▶ [EXERCISE] Give back, word for word, only the lines from the opening of the records through the one with "سازي نبايد از". Pictures stay out.

▶ [INPUT RECORDS]
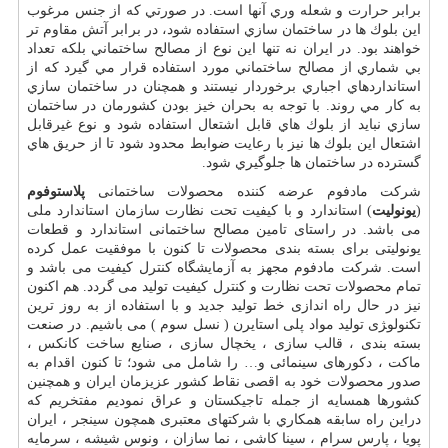
برابر حرارت و شعله وري آنها است. در صورتي كه از جنس مرغوب
اين بلوك ها در ساختمان سازي استفاده شود، در برابر آتش مقاوم تر
خواهند بود. در ايران نه تنها اين نوع از مصالح ساختماني بلكه تعداد
بي شماري از مصالح ساختماني مورد استفاده قرار مي گيرد كه از
استانداردهاي اجباري برخوردار نيستند و همچنان در ساختمان سازي
به كار مي روند. با توجه به بحران خيز بودن کشورمان در ساختمان
سازي نبايد از بلوك هاي قابل اشتعال استفاده شود و نوع غيرقابل
اشتعال اين بلوك ها نيز با رعايت ضوابط محدود شود تا از حريق هاي
گسترده در ساختمان ها جلوگيري شود.
شرکت مادفوم عرضه کننده محصولات ساختمانی
پلاستوفوم
(
یونولیت
) استاندارد و با کیفیت تحت نظارت سازمان استاندارد ملی
می باشد. در راستای تامین مصالح ساختمانی استاندارد و قطعات
یونولیتی برای بسته بندی محصولات تا کنون با موفقیت عمل کرده
است. شرکت مادفوم مجهز به آزمایشگاه کنترل کیفیت می باشد و
تمام محصولات تحت نظارت و کنترل کیفیت تولید می گردد. هم اکنون
نیز در حال راه اندازی خط توليد جديد و با استفاده از به روز ترین
تكنولو‍ژی تولید مواد پلی استایرن ( نسل سوم ) می باشیم. در صنعت
بسته بندی ، قالب سازی ، يخچال سازی ، صنایع ساخت كانكس ،
ماكت ، دكورهای سينمائی و… را شامل می شود؛ تا کنون اقدام به
صدور محصولات خود به اقصی نقاط كشور عزيزمان ايران و همچنین
كشورها همسايه از جمله تاجيكستان و عراق نموديم مفتخریم که
دراين راه سابقه همكاري با شركتهای معتبری همچون سينجر ، ايران
پويا ، پارس سرام ، سينا كاشی ، نما سازان ، ونوس شيشه ، سرمايه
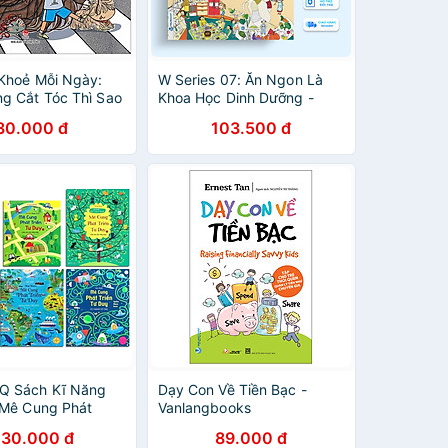
Khoẻ Mỗi Ngày:
W Series 07: Ăn Ngon Là
g Cắt Tóc Thì Sao
Khoa Học Dinh Dưỡng -
Vanlangbooks
30.000 đ
103.500 đ
Q Sách Kĩ Năng
Dạy Con Về Tiền Bạc -
 Mê Cung Phát
Vanlangbooks
 Duy
30.000 đ
89.000 đ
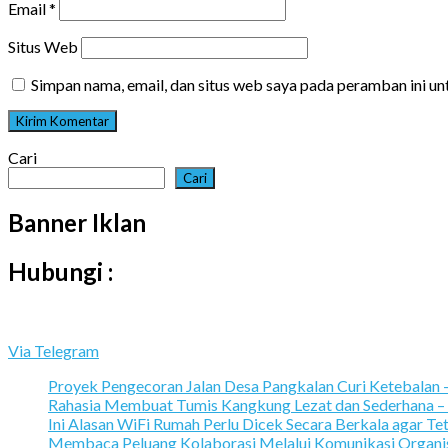
Email
*
Situs Web
Simpan nama, email, dan situs web saya pada peramban ini u
Cari
Cari
Banner Iklan
Hubungi :
Via Telegram
Proyek Pengecoran Jalan Desa Pangkalan Curi Ketebalan
Rahasia Membuat Tumis Kangkung Lezat dan Sederhana –
Ini Alasan WiFi Rumah Perlu Dicek Secara Berkala agar Te
Membaca Peluang Kolaborasi Melalui Komunikasi Organi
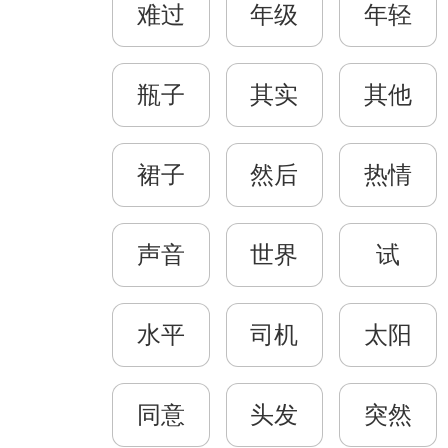
难过
年级
年轻
瓶子
其实
其他
裙子
然后
热情
声音
世界
试
水平
司机
太阳
同意
头发
突然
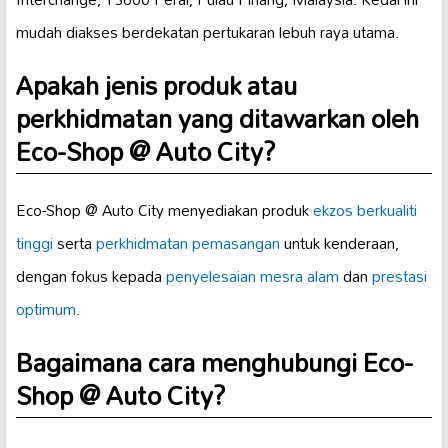
mudah diakses berdekatan pertukaran lebuh raya utama.
Apakah jenis produk atau
perkhidmatan yang ditawarkan oleh
Eco-Shop @ Auto City?
Eco-Shop @ Auto City menyediakan produk
ekzos berkualiti
tinggi
serta
perkhidmatan pemasangan
untuk kenderaan,
dengan fokus kepada
penyelesaian mesra alam
dan
prestasi
optimum
.
Bagaimana cara menghubungi Eco-
Shop @ Auto City?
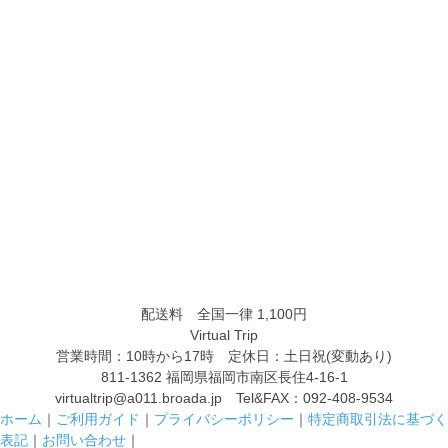
配送料
全国一律 1,100
円
Virtual Trip
営業時間：10時から17時 定休日：土日祝(変動あり)
811-1362 福岡県福岡市南区長住4-16-1
virtualtrip@a011.broada.jp Tel&FAX：
092-408-9534
ホーム
｜
ご利用ガイド
｜
プライバシーポリシー
｜
特定商取引法に基づく
表記
｜
お問い合わせ
｜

▶ [WRITTEN RESPONSE]
برابر حرارت و شعله وري آنها است. در صورتي كه از جنس مرغوب
اين بلوك ها در ساختمان سازي استفاده شود، در برابر آتش مقاوم تر
خواهند بود. در ايران نه تنها اين نوع از مصالح ساختماني بلكه تعداد
بي شماري از مصالح ساختماني مورد استفاده قرار مي گيرد كه از
استانداردهاي اجباري برخوردار نيستند و همچنان در ساختمان سازي
به كار مي روند. با توجه به بحران خيز بودن کشورمان در ساختمان
سازي نبايد از بلوك هاي قابل اشتعال استفاده شود و نوع غيرقابل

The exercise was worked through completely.